12 Eylül koşullarını hazırlayan dinci-gerici provokasyon ve katliamlar, darbe koşullarının zayıfladığı, devrimci mücadele ve toplumsal muhalefetin yeniden filizlenmeye başladığı ’90’larda yeniden devreye sokuldu. 12 Eylül sonrasındaki tüm katliam, işkence, yasak ve yapısal dönüşümlere rağmen, ’80’ler sonunda referandumla siyaset yasaklarının kaldırılması, SHP’nin zaferi, yeniden yükselen öğrenci hareketleri ve ’89 İşçi Baharı, başka bir ülke mücadelesinin silinemeyeceğinin kanıtı oldu. Tam da bu sebeple, başta ’70’lerin ülkücü çeteleri gibi kontrgerilla aygıtlarıyla yeni bir karanlık dönemin önü açıldı. Neoliberal sistemle, emperyalizmle çelişkili sol, Kemalist aydınlar katliamların hedefi oldu, Madımak’ta 35 insanımız, Maraş ve Çorum’daki aynı taktik ve provokasyonlarla, ülkücü-İslamcı çeteler eliyle katledildi.

7 Mart 1990’da gazeteci Çetin Emeç, arabasında kurşunlanarak katledildi. Saldırıyı Türk-İslam Tugayları isimli örgüt üstlendi. 4 Eylül 1990’da İslam’ın kökenine dair araştırmaları sebebiyle hedef alınan yazar Turan Dursun, evinin önünde uğradığı silahlı saldırıda yaşamını kaybetti. Bu saldırıyı da İslami Hareket Örgütü üstlendi. 6 Ekim 1990’da İslamcı örgütlenmelerin hedef gösterdiği Bahriye Üçok, evine gönderilen bombalı paketle katledildi. İslami Hareket Örgütü, “tesettür konusundaki düşünceleri yüzünden” Üçok’u “cezalandırdıklarını” açıkladı.

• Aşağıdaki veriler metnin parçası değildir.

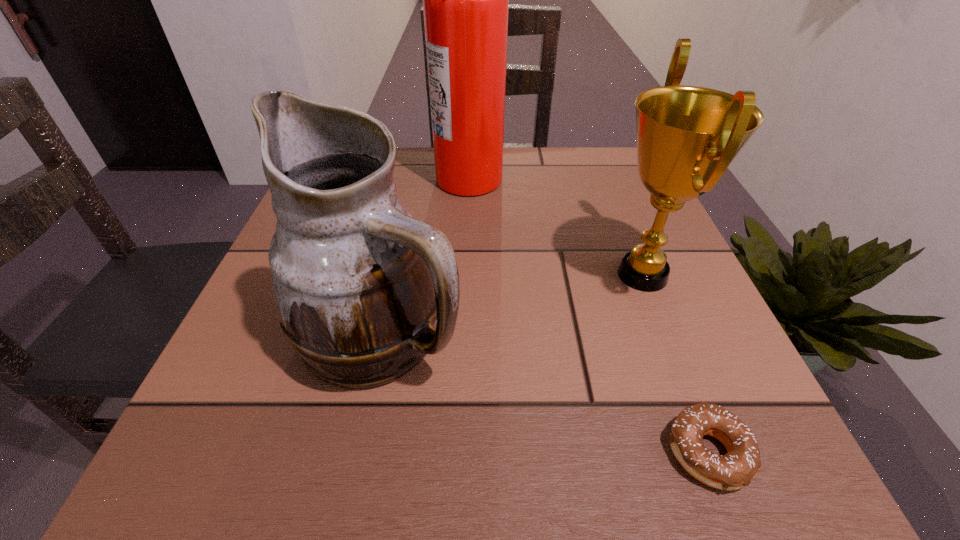 You are a GUI agent. You are given a task and a screenshot of the screen. Output one action in this format:
    pyautogui.click(x=<x>, y=<y>)
    Task: Click on the free space located 0.090m from the spout of the pitcher
    This screenshot has width=960, height=540.
    Given the screenshot: What is the action you would take?
    pyautogui.click(x=524, y=334)

Identify the location of vacant space located on the left of the doughnut. This screenshot has height=540, width=960. 545,453.

Identify the location of object positioned at the far edge. (465, 0).

Find the location of a particular element. object situated at the near edge is located at coordinates (735, 469).

Where is `object situated at the left edge`? object situated at the left edge is located at coordinates (358, 282).

Where is `award present at the right edge`? The image size is (960, 540). award present at the right edge is located at coordinates (687, 136).

Locate an element on the screen. doughnut that is positioned at the right edge is located at coordinates (735, 469).

The image size is (960, 540). Identify the location of object situated at the near right corner. (735, 469).

Locate an element on the screen. The image size is (960, 540). free region at the far edge of the desktop is located at coordinates (405, 166).

This screenshot has width=960, height=540. Identify the location of free space at the near edge of the desktop. (319, 462). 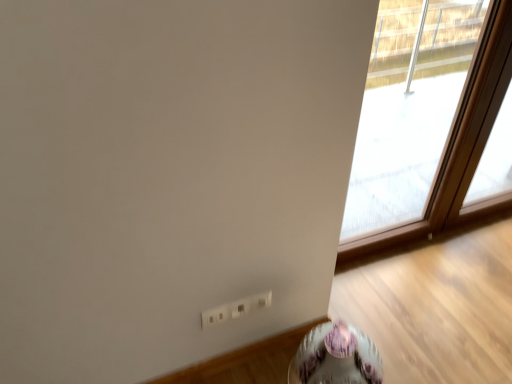 Question: Is transparent glass window at upper right wider or thinner than porcelain floral-patterned table at lower right?

Choices:
 (A) thin
 (B) wide

Answer: (A)

Question: Is transparent glass window at upper right bigger or smaller than porcelain floral-patterned table at lower right?

Choices:
 (A) small
 (B) big

Answer: (B)

Question: Relative to porcelain floral-patterned table at lower right, is transparent glass window at upper right in front or behind?

Choices:
 (A) front
 (B) behind

Answer: (B)

Question: Is porcelain floral-patterned table at lower right bigger or smaller than transparent glass window at upper right?

Choices:
 (A) small
 (B) big

Answer: (A)

Question: Would you say porcelain floral-patterned table at lower right is inside or outside transparent glass window at upper right?

Choices:
 (A) inside
 (B) outside

Answer: (B)

Question: In the image, is porcelain floral-patterned table at lower right on the left side or the right side of transparent glass window at upper right?

Choices:
 (A) left
 (B) right

Answer: (A)

Question: Considering their positions, is porcelain floral-patterned table at lower right located in front of or behind transparent glass window at upper right?

Choices:
 (A) behind
 (B) front

Answer: (B) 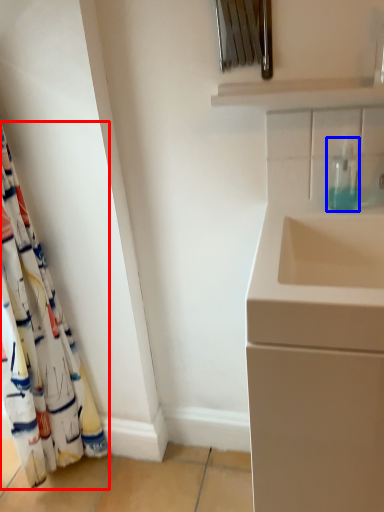 Question: Which point is further to the camera, curtain (highlighted by a red box) or soap dispenser (highlighted by a blue box)?

Choices:
 (A) curtain
 (B) soap dispenser

Answer: (B) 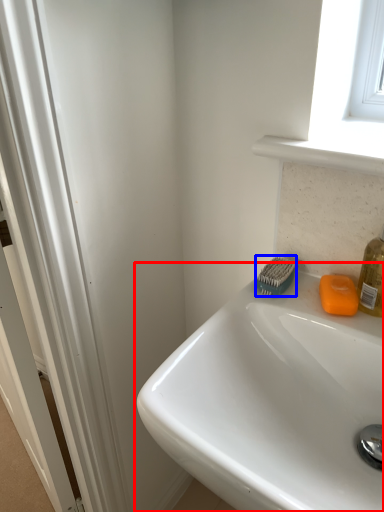 Question: Among these objects, which one is nearest to the camera, sink (highlighted by a red box) or brush (highlighted by a blue box)?

Choices:
 (A) sink
 (B) brush

Answer: (A) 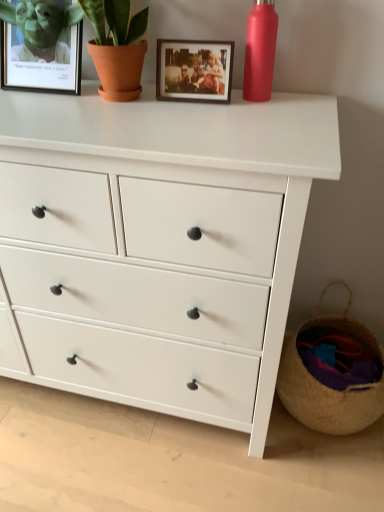 Image resolution: width=384 pixels, height=512 pixels. Find the location of `vacant space to the right of matte red bottle at upper right`. vacant space to the right of matte red bottle at upper right is located at coordinates (301, 97). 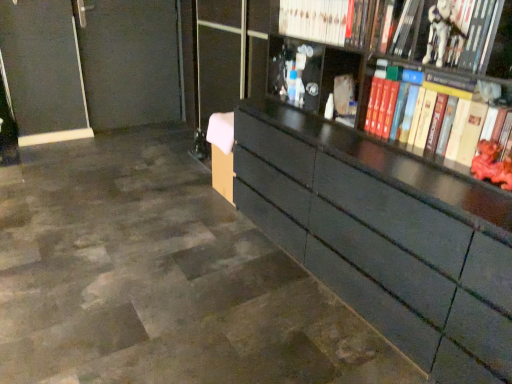 Question: From the image's perspective, is transparent glass door at center positioned above or below rubberized red toy at right, the 1th toy ordered from the bottom?

Choices:
 (A) above
 (B) below

Answer: (A)

Question: Would you say transparent glass door at center is inside or outside rubberized red toy at right, the 1th toy ordered from the bottom?

Choices:
 (A) inside
 (B) outside

Answer: (B)

Question: Estimate the real-world distances between objects in this image. Which object is farther from the transparent glass door at center?

Choices:
 (A) white plastic toy at upper right, placed as the first toy when sorted from left to right
 (B) white plastic toy at upper right, acting as the 2th book starting from the bottom
 (C) hardcover book at upper right, acting as the 3th book starting from the bottom
 (D) white glossy book at upper center, the 4th book positioned from the bottom
 (E) hardcover book at right, the first book when ordered from bottom to top

Answer: (B)

Question: Which of these objects is positioned farthest from the hardcover book at upper right, acting as the 3th book starting from the bottom?

Choices:
 (A) transparent glass door at center
 (B) white plastic toy at upper right, the second toy viewed from the right
 (C) white plastic toy at upper right, acting as the 2th book starting from the bottom
 (D) rubberized red toy at right, positioned as the 2th toy in left-to-right order
 (E) hardcover book at right, the first book when ordered from bottom to top

Answer: (A) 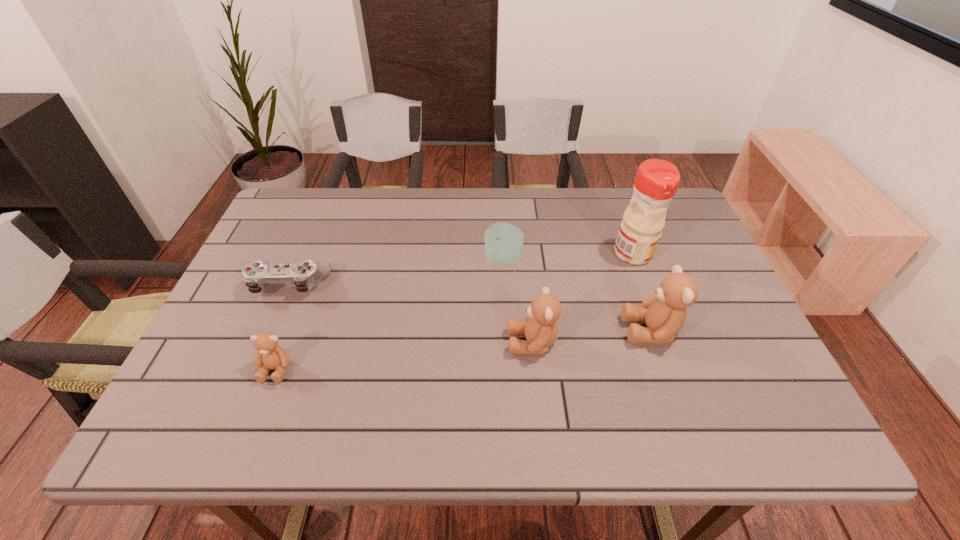 To achieve even spacing by inserting another teddy_bear among them, please point to a vacant spot for this new teddy_bear. Please provide its 2D coordinates. Your answer should be formatted as a tuple, i.e. [(x, y)], where the tuple contains the x and y coordinates of a point satisfying the conditions above.

[(407, 355)] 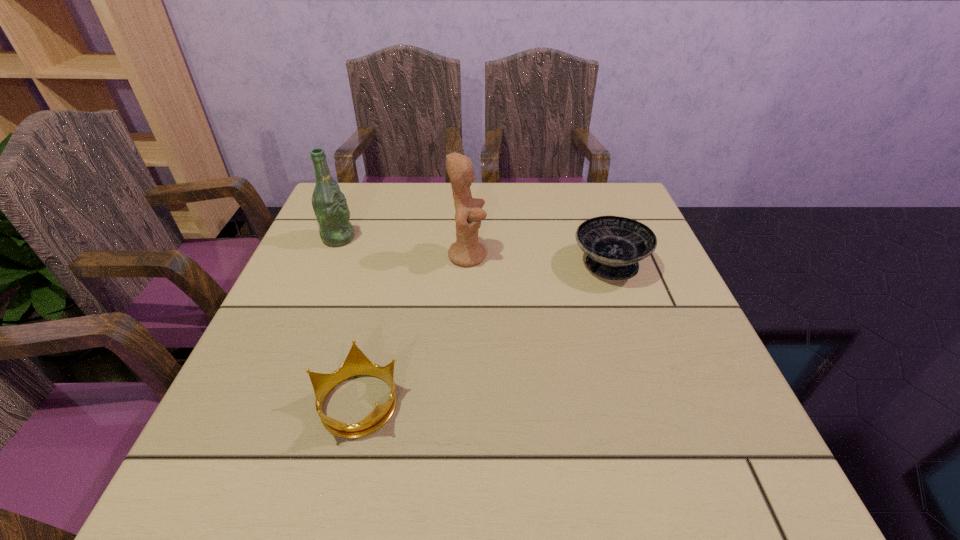 I want to click on figurine, so click(466, 251).

I want to click on beer bottle, so click(x=329, y=204).

Identify the location of the rightmost object. (614, 245).

Where is `the third object from right to left`? Image resolution: width=960 pixels, height=540 pixels. the third object from right to left is located at coordinates (356, 363).

At what (x,y) coordinates should I click in order to perform the action: click on the nearest object. Please return your answer as a coordinate pair (x, y). The image size is (960, 540). Looking at the image, I should click on (356, 363).

Find the location of a particular element. Image resolution: width=960 pixels, height=540 pixels. free space located on the front-facing side of the second object from right to left is located at coordinates (537, 255).

Where is `vacant area located on the surface of the beer bottle`? vacant area located on the surface of the beer bottle is located at coordinates (490, 238).

Where is `free spot located on the back of the rightmost object`? free spot located on the back of the rightmost object is located at coordinates (592, 216).

This screenshot has width=960, height=540. In order to click on free space located on the right of the nearest object in this screenshot , I will do `click(522, 402)`.

Locate an element on the screen. Image resolution: width=960 pixels, height=540 pixels. beer bottle positioned at the left edge is located at coordinates (329, 204). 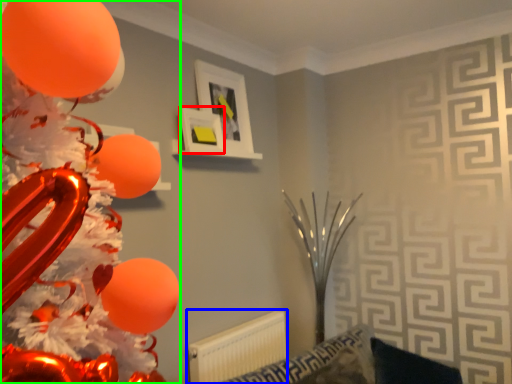 Question: Which object is the farthest from picture frame (highlighted by a red box)? Choose among these: radiator (highlighted by a blue box) or balloon (highlighted by a green box).

Choices:
 (A) radiator
 (B) balloon

Answer: (B)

Sayısız aydının, gazetecinin, Alevi ve devrimci kesimlerin hedef aldığı bu karanlığın sonucu, toplumun muhafazakâr-laik kesişiminde bölünmesi, İslamcı çetelerin siyasal meşruiyet kazanması, sistem muhalifi sol aydınların tasfiyesi, nihayetinde de ’80’ler sonunda başlayan toplumsal muhalefetin sokaktan çekilmesi oldu. Tüm bu müdahaleler, sonucunda bugün içinde yaşadığımız karanlığa zemin oluşturdu. Geçtiğimiz 23 yılda da aynı mezhepçi saldırganlık farklı biçimlerde kendisini göstermeye devam ediyor. Yapılması gereken, bu toplumun Alevi-Sünni, Türk-Kürt tüm kesimleriyle birleşen, bütüncül bir halk muhalefetini yaratabilmek.